Hansel and Gretal are oven gloves and go on a journey around the world to find food. They become fit trying out all the sports that the woodland animals teach them. But they give into the Candy House and are trapped by the Ginger Witch. Can the Ginger Bread Man save them? This is a fast funny show with lots of opportunities to help. The audience carry out a relay race, learn how to say ‘hello’ in other languages, discover a map of the world and mime some of the sports featured in the London Olympics in 2012…
The diary of an oak Tree is brought to life by its bookmark. Using a giant diary containing stunning illustrations, the children trace the journey of the oak tree, on a huge map.

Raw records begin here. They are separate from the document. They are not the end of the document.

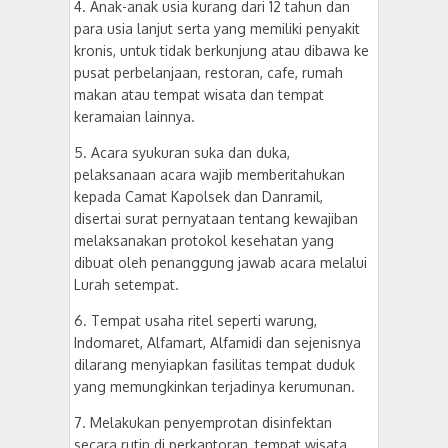
4. Anak-anak usia kurang dari 12 tahun dan
para usia lanjut serta yang memiliki penyakit
kronis, untuk tidak berkunjung atau dibawa ke
pusat perbelanjaan, restoran, cafe, rumah
makan atau tempat wisata dan tempat
keramaian lainnya.
5. Acara syukuran suka dan duka,
pelaksanaan acara wajib memberitahukan
kepada Camat Kapolsek dan Danramil,
disertai surat pernyataan tentang kewajiban
melaksanakan protokol kesehatan yang
dibuat oleh penanggung jawab acara melalui
Lurah setempat.
6. Tempat usaha ritel seperti warung,
Indomaret, Alfamart, Alfamidi dan sejenisnya
dilarang menyiapkan fasilitas tempat duduk
yang memungkinkan terjadinya kerumunan.
7. Melakukan penyemprotan disinfektan
secara rutin di perkantoran, tempat wisata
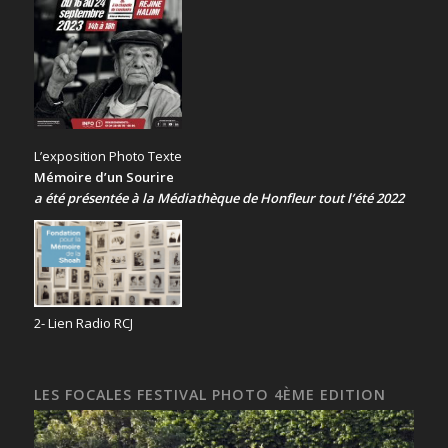
L’exposition Photo Texte
Mémoire d’un Sourire
a été présentée
à la Médiathèque de Honfleur tout l’été 2022
2- Lien Radio RCJ
LES FOCALES FESTIVAL PHOTO 4ÈME EDITION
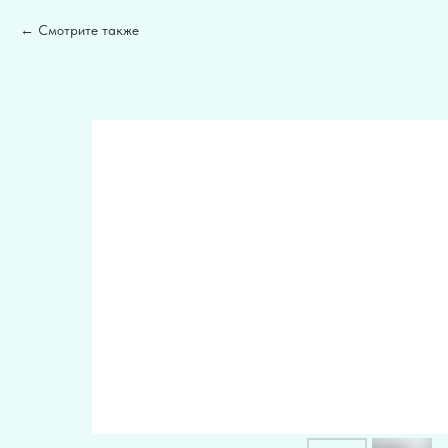
Смотрите также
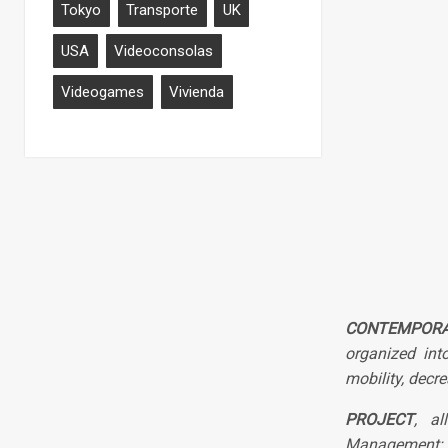
Tokyo
Transporte
UK
USA
Videoconsolas
Videogames
Vivienda
CONTEMPOR
organized int
mobility, decre
PROJECT
, al
Management; i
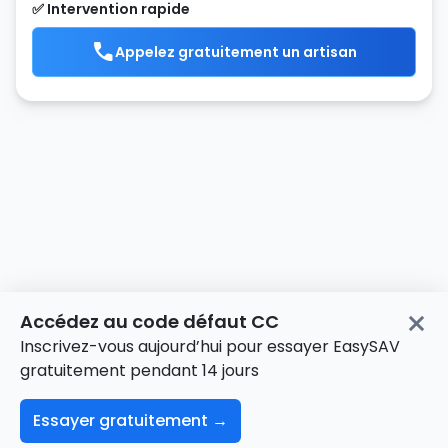
✅ Intervention rapide
Appelez gratuitement un artisan
Accédez au code défaut CC
Inscrivez-vous aujourd’hui pour essayer EasySAV
Accueil
>
Chaudière
>
ELM Leblanc
>
AGVAC24-6MN
>
gratuitement pendant 14 jours
Codes défauts
>
CC
Essayer gratuitement →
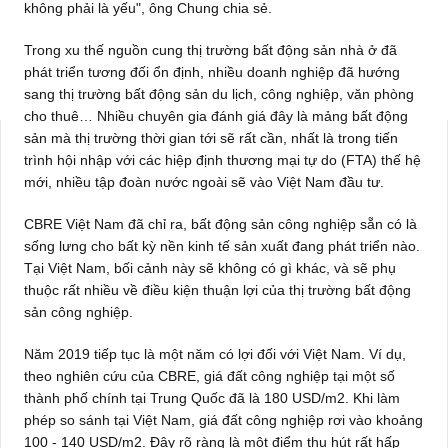
không phải là yếu", ông Chung chia sẻ.
Trong xu thế nguồn cung thị trường bất động sản nhà ở đã
phát triển tương đối ổn định, nhiều doanh nghiệp đã hướng
sang thị trường bất động sản du lịch, công nghiệp, văn phòng
cho thuê… Nhiều chuyên gia đánh giá đây là mảng bất động
sản mà thị trường thời gian tới sẽ rất cần, nhất là trong tiến
trình hội nhập với các hiệp định thương mại tự do (FTA) thế hệ
mới, nhiều tập đoàn nước ngoài sẽ vào Việt Nam đầu tư.
CBRE Việt Nam đã chỉ ra, bất động sản công nghiệp sẵn có là
sống lưng cho bất kỳ nền kinh tế sản xuất đang phát triển nào.
Tại Việt Nam, bối cảnh này sẽ không có gì khác, và sẽ phụ
thuộc rất nhiều về điều kiện thuận lợi của thị trường bất động
sản công nghiệp.
Năm 2019 tiếp tục là một năm có lợi đối với Việt Nam. Ví dụ,
theo nghiên cứu của CBRE, giá đất công nghiệp tại một số
thành phố chính tại Trung Quốc đã là 180 USD/m2. Khi làm
phép so sánh tại Việt Nam, giá đất công nghiệp rơi vào khoảng
100 - 140 USD/m2. Đây rõ ràng là một điểm thu hút rất hấp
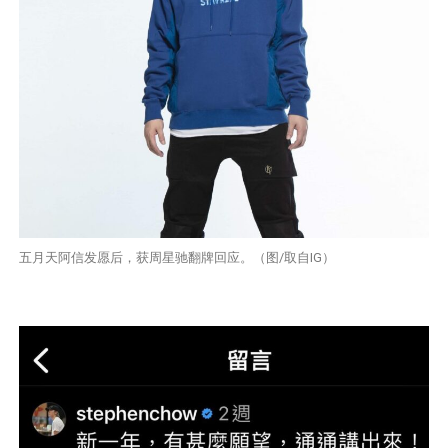
五月天阿信发愿后，获周星驰翻牌回应。（图/取自IG）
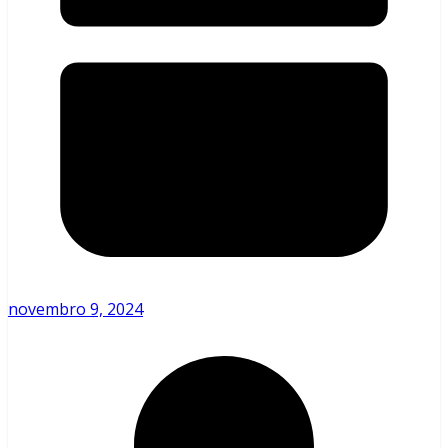
novembro 9, 2024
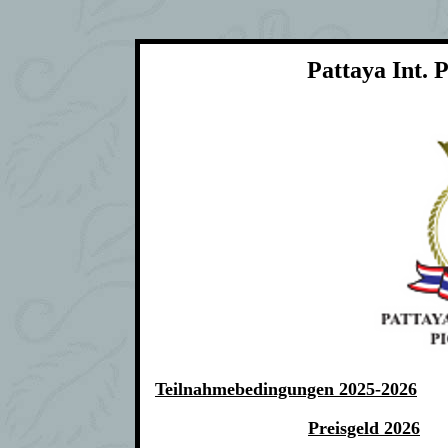
Pattaya Int. 
Teilnahmebedingungen 2025-2026
Preisgeld 2026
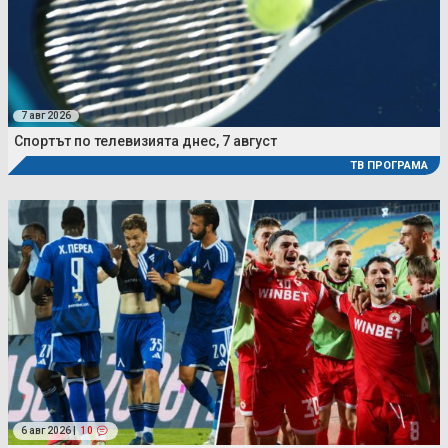
7 авг 2026
Спортът по телевизията днес, 7 август
ТВ ПРОГРАМА
6 авг 2026 |
10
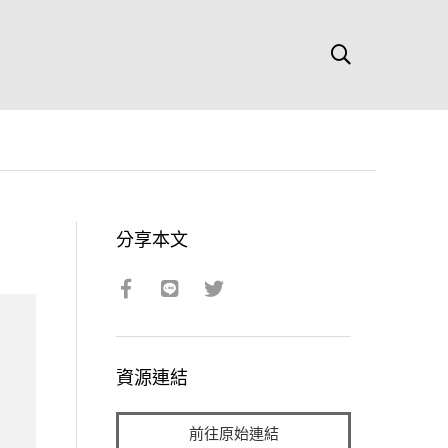
分享本文
資源連結
前往原始連結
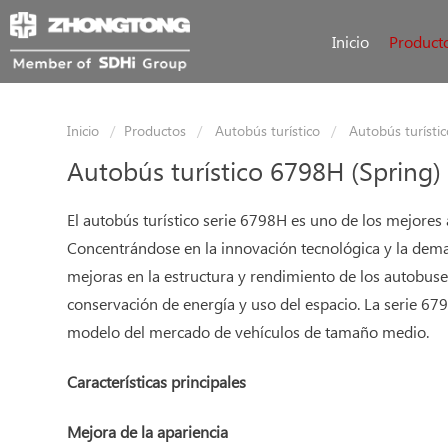
Inicio
Product
Inicio
Productos
Autobús turístico
Autobús turísti
Autobús turístico 6798H (Spring)
El autobús turístico serie 6798H es uno de los mejor
Concentrándose en la innovación tecnológica y la dema
mejoras en la estructura y rendimiento de los autobuse
conservación de energía y uso del espacio. La serie 67
modelo del mercado de vehículos de tamaño medio.
Características principales
Mejora de la apariencia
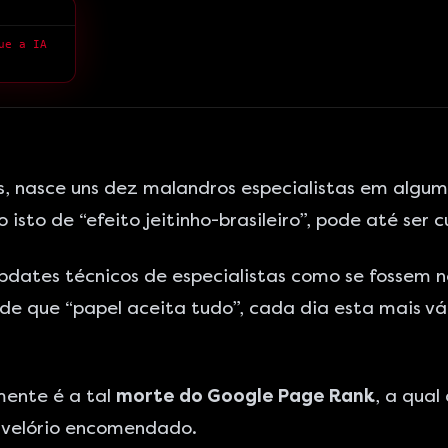
> Se o marketing é um sistema, por que você tem medo do que a IA pode fazer?
s, nasce uns dez malandros especialistas em algum
to de “efeito jeitinho-brasileiro”, pode até ser cu
ates técnicos de especialistas como se fossem n
 que “papel aceita tudo”, cada dia esta mais váli
mente é a tal
morte do Google Page Rank
, a qual
 velório encomendado.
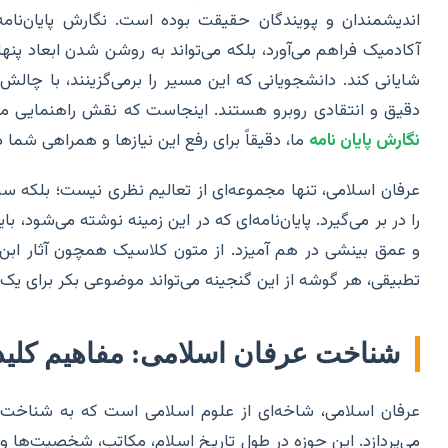
اندیشمندان و پویندگان حقیقت بوده است. نگارش پایان‌نا
آکادمیک فراهم می‌آورد، بلکه می‌تواند به روشن شدن ابعاد پ
شایانی کند. دانشجویانی که این مسیر را برمی‌گزینند، با چالش
دقیق و انتقادی روبرو هستند. اینجاست که نقش راهنمایی 
نگارش پایان نامه
ما، دقیقاً برای رفع این نیازها و همراهی شم
عرفان اسلامی، تنها مجموعه‌ای از تعالیم نظری نیست؛ بلک
را در بر می‌گیرد. پایان‌نامه‌ای که در این زمینه نوشته می‌شود، 
و عمق بینشی در هم آمیزد. از متون کلاسیک همچون آثار ابن 
تطبیقی، هر گوشه از این گنجینه می‌تواند موضوعی بکر برای ی
شناخت عرفان اسلامی: مفاهیم کلی
عرفان اسلامی، شاخه‌ای از علوم اسلامی است که به شناخت
می‌پردازد. این حوزه در طول تاریخ اسلام، مکاتب، شخصیت‌ها و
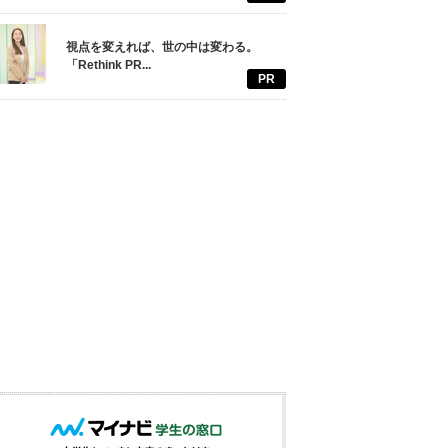
視点を変えれば、世の中は変わる。
「Rethink PR...
PR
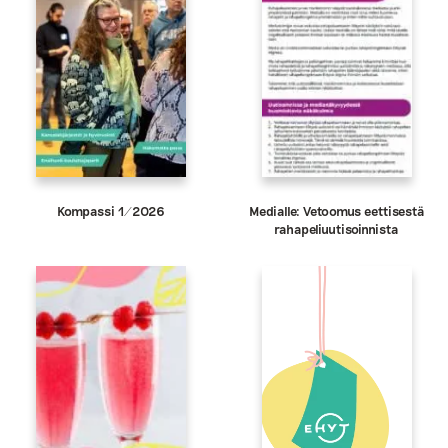
Kompassi 1/2026
Medialle: Vetoomus eettisestä
rahapeliuutisoinnista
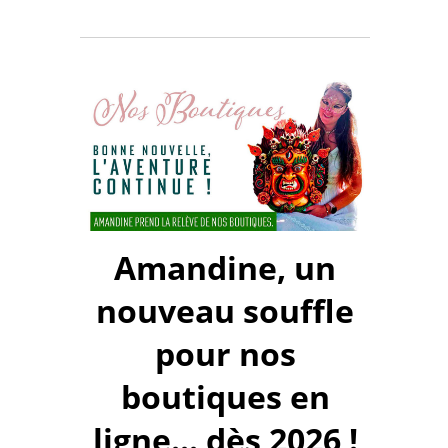
Amandine, un
nouveau souffle
pour nos
boutiques en
ligne... dès 2026 !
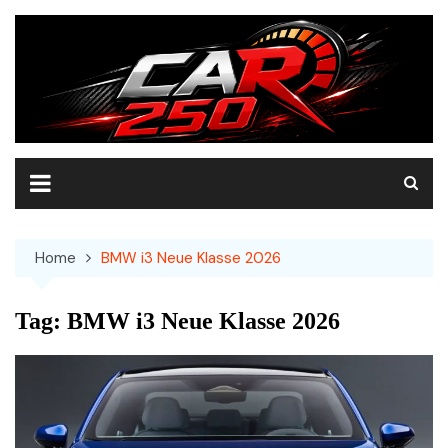
Skip
to
content
Home
BMW i3 Neue Klasse 2026
Tag:
BMW i3 Neue Klasse 2026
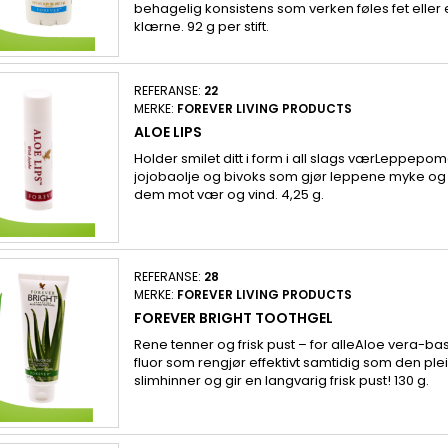
behagelig konsistens som verken føles fet eller e
klærne. 92 g per stift.
REFERANSE:
22
MERKE:
FOREVER LIVING PRODUCTS
ALOE LIPS
Holder smilet ditt i form i all slags værLeppep
jojobaolje og bivoks som gjør leppene myke og 
dem mot vær og vind. 4,25 g.
REFERANSE:
28
MERKE:
FOREVER LIVING PRODUCTS
FOREVER BRIGHT TOOTHGEL
Rene tenner og frisk pust – for alleAloe vera-ba
fluor som rengjør effektivt samtidig som den plei
slimhinner og gir en langvarig frisk pust! 130 g.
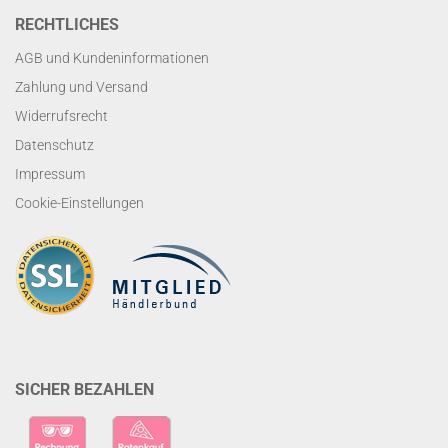
RECHTLICHES
AGB und Kundeninformationen
Zahlung und Versand
Widerrufsrecht
Datenschutz
Impressum
Cookie-Einstellungen
SICHER BEZAHLEN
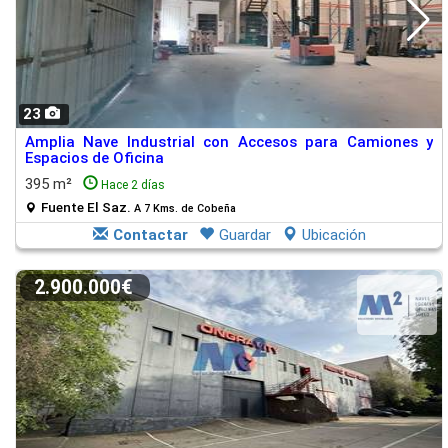
23
Amplia Nave Industrial con Accesos para Camiones y
Espacios de Oficina
395 m²
Hace 2 días
Fuente El Saz.
A 7 Kms. de Cobeña
Contactar
Guardar
Ubicación
2.900.000€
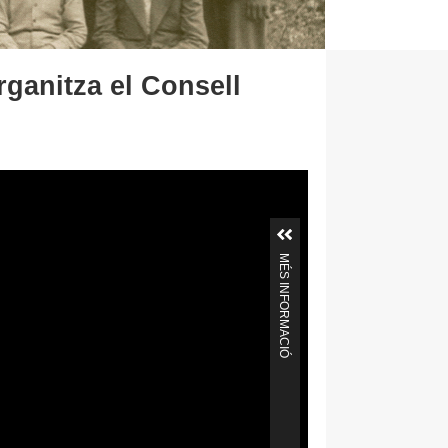
rganitza el Consell
MÉS INFORMACIÓ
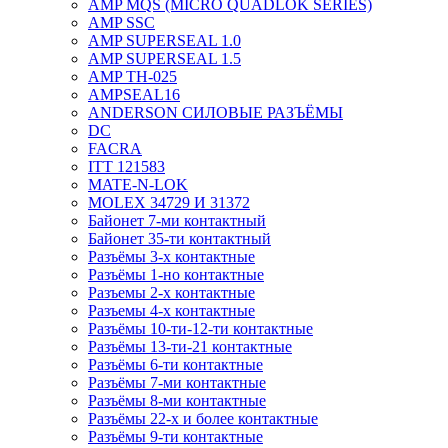
AMP MQS (MICRO QUADLOK SERIES)
AMP SSC
AMP SUPERSEAL 1.0
AMP SUPERSEAL 1.5
AMP ТН-025
AMPSEAL16
ANDERSON СИЛОВЫЕ РАЗЪЁМЫ
DC
FACRA
ITT 121583
MATE-N-LOK
MOLEX 34729 И 31372
Байонет 7-ми контактный
Байонет 35-ти контактный
Разъёмы 3-х контактные
Разъёмы 1-но контактные
Разъемы 2-х контактные
Разъемы 4-х контактные
Разъёмы 10-ти-12-ти контактные
Разъёмы 13-ти-21 контактные
Разъёмы 6-ти контактные
Разъёмы 7-ми контактные
Разъёмы 8-ми контактные
Разъёмы 22-х и более контактные
Разъёмы 9-ти контактные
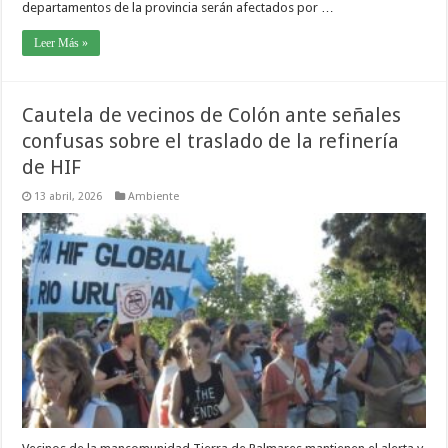
departamentos de la provincia serán afectados por …
Leer Más »
Cautela de vecinos de Colón ante señales
confusas sobre el traslado de la refinería
de HIF
13 abril, 2026
Ambiente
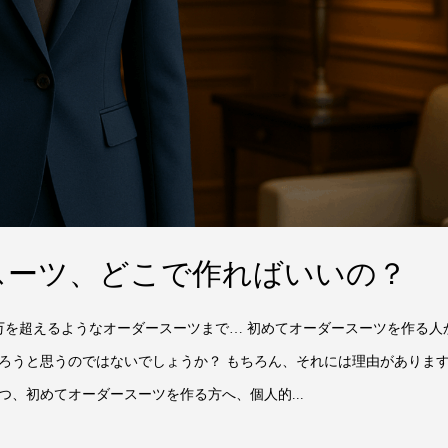
スーツ、どこで作ればいいの？
0万を超えるようなオーダースーツまで… 初めてオーダースーツを作る人
ろうと思うのではないでしょうか？ もちろん、それには理由がありま
、初めてオーダースーツを作る方へ、個人的...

We follow Oakie the oak tree to visit his relatives in the rainforest, but the chopper is also hot on the trail. The world’s oceans are crossed by plane and boat, and colourful characters met in luxury hotels. Our guide to the diary, the larger than life Bookmark, then introduces us to some of the animals and trees to be found in the rainforest and explains how their habitat is being destroyed…
This is a comical show weaving the song ‘Old McDonald’ with the story of the Three Pigs. The pigs get fed up singing ‘eieio’ and move out of the barn to the other side of the farm. They build their own houses only to be visited by a hungry wolf. Luckily, our pigs have planned ahead and have enough dog toys to play with. This colourful, solo show is ideal for younger children, playing from 3 years old and up. The children help identify farm produce, sing, take part as animals and rear pigs.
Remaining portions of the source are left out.